Gasification of Coal, Underground
Gasification of Coal, Underground
the physicochemical process of converting coal into combustible gases by means of free or bound oxygen directly in the interior of the earth. The idea of underground gasification of coal was proposed by D. I. Mendeleev in 1888, with the British chemist W. Ramsay advancing the same idea in 1912. Research on the underground gasification of coal has been conducted in the USSR since 1930. In late 1933 the scientists I. E. Korobchanskii, V. A. Matveev, V. P. Skafa, and D. I. Filippov proposed conducting underground gasification of coal in a horizontal channel and preparing the gas generator by the shaft method. Between 1945 and 1948, Soviet scientists developed systems based on a shaft-free method of developing underground gas generators, which includes opening a section of a coal seam by boreholes and creating the initial gasification channels in a pillar of the seam. Depending on the geological conditions and the work system adopted, vertical, inclined, or inclined-horizontal boreholes are used.
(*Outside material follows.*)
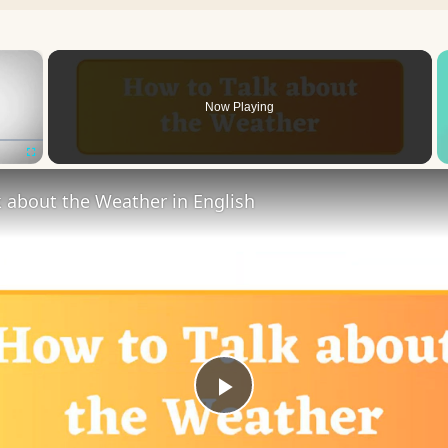
×
Now Playing
Fullscreen
 about the Weather in English
Play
The necessary reaction channels are created in a seam by percolation-fire or percolation linking of the boreholes, hydraulic fracturing of the seam, and directed sinking of boreholes along the coal seam. Reaction zones are formed in the gasification channels, where the gasification process, which usually occurs in an air draft, begins. The chemical reactions in underground gasification channels are analogous to the gas-generator process. As the coal seam is gasified, the reaction zones move and rock pressure causes the roof rock to shift and fill the gasified space. As a result, the dimensions and structure of the gasification channels remain relatively constant over a prolonged period; this is responsible for the constant composition of the gas obtained.
Two sequences of processes are used for underground gasification of coal. The draft may be fed from the direction of the coal pillar, with gas removal through the gasified space. Alternatively, the draft may be fed from the direction of the gasified space, with the gas removed from the direction of the coal pillar through the leading boreholes for heat treatment.
The lowest combustion heat for gas obtained in an air draft is 3.2–5 MJ/m3. The lowest combustion heat for gas obtained in an oxygen-enriched draft (60–65 percent oxygen) or a steam-oxygen draft is 7.6 MJ/m3. In terms of chemical composition, the gas is suitable for the synthesis of ammonia and hydrocarbons.
The use of fuel by the underground coal gasification method is also possible in cases when it is unprofitable to mine a coal deposit. Three underground coal gasification stations are in operation in the USSR: the Angren industrial station, which uses Middle Asian brown coals; the Shat industrial station, which uses brown coals from the Moscow Basin; and the Iuzhnoabin-skaia experimental industrial station, which uses anthracite coals from the Kuznetsk Basin. As of 1974, these three stations made about 1.5 billion m3 of producer gas a year.
Work on the underground gasification of coal is being carried out in the United States, the Federal Republic of Germany, Japan, and elsewhere. The construction of large industrial underground coal gasification stations was proposed in 1975 in the United States.